<<<<
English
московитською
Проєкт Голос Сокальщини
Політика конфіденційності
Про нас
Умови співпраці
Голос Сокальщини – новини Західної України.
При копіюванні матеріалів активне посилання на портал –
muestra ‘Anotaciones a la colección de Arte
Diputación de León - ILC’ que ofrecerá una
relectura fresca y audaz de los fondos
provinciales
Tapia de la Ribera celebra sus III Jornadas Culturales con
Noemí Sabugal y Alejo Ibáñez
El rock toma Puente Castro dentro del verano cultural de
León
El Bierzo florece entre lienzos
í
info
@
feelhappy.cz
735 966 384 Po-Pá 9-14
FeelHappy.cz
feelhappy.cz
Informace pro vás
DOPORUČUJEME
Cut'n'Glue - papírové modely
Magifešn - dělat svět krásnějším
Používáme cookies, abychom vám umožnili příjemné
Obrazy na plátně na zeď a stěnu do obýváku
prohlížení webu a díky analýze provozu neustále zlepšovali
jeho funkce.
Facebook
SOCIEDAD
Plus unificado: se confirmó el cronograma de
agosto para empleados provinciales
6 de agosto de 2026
>>>>
<<<<
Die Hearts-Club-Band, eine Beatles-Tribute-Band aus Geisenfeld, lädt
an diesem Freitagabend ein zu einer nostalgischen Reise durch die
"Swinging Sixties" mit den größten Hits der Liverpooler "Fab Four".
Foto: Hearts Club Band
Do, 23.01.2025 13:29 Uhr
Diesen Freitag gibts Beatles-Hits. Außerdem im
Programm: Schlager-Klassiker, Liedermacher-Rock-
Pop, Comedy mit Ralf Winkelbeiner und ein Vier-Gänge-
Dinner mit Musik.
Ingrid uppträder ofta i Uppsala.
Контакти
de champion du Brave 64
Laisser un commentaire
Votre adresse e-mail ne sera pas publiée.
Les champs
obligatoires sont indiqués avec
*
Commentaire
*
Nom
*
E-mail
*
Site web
>>>>
Exercise objective
Restate word for word only the lines above from the line containing "jeho funkce." to the line containing "6 de agosto de 2026", both of them included.

Response for this exercise
jeho funkce.
Facebook
SOCIEDAD
Plus unificado: se confirmó el cronograma de
agosto para empleados provinciales
6 de agosto de 2026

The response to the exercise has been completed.